For medical payments to be made to an assistant surgeon, the physician who wishes to use an assistant surgeon must obtain prior authorization from AFMC. Assistant surgeon services are only reimbursed when provided by a physician. See Section 251.110 of the Arkansas Medicaid Physician’s Provider Manual for assistant surgeon. For prior authorization instructions, see Section 261.000 in the Arkansas Medicaid Physician’s Provider Manual. This provision applies to all surgery. (Section 241.000 in the Arkansas Medicaid Hospital Provider Manual regarding Assistant Surgery program coverage.)

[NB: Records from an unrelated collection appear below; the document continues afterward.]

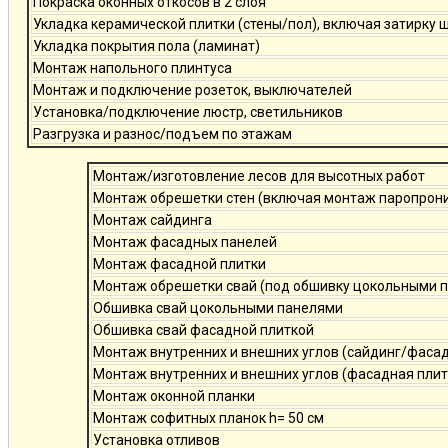
Покраска оконных откосов в 2 слоя
Укладка керамической плитки (стены/пол), включая затирку 
Укладка покрытия пола (ламинат)
Монтаж напольного плинтуса
Монтаж и подключение розеток, выключателей
Установка/подключение люстр, светильников
Разгрузка и разнос/подъем по этажам
Монтаж/изготовление лесов для высотных работ
Монтаж обрешетки стен (включая монтаж паропро
Монтаж сайдинга
Монтаж фасадных панелей
Монтаж фасадной плитки
Монтаж обрешетки свай (под обшивку цокольными 
Обшивка свай цокольными панелями
Обшивка свай фасадной плиткой
Монтаж внутренних и внешних углов (сайдинг/фаса
Монтаж внутренних и внешних углов (фасадная плит
Монтаж оконной планки
Монтаж софитных планок h= 50 см
Установка отливов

A registered nurse Clinical Services Specialist initially screens the prior authorization requests. If the documentation submitted supports medical necessity, the Clinical Services Specialist may approve the prior authorization.
If the Clinical Services Specialist is unable to approve medical necessity of the requested service, the review is referred to a physician advisor for determination. AFMC utilizes physicians who are licensed in the state of Arkansas to review the prior authorization requests. The physician advisor uses his/her medical judgment in accordance with established Medicaid policies to review medical necessity of the requested service.
Providers are encouraged to utilize the preferred method of submitting electronic requests through the web-based Arkansas Medicaid Healthcare Provider Portal. If you are not currently enrolled to submit electronic requests, please visit the link below or reach out to your provider representative for assistance.
Benefits of utilizing the Arkansas Medicaid Healthcare Provider Portal for electronic submissions are as follows:
- Reduces time and expense associated with paper submissions
- 24/7 access for providers to submit requests and review results
- Requests can be tracked from submission to completion.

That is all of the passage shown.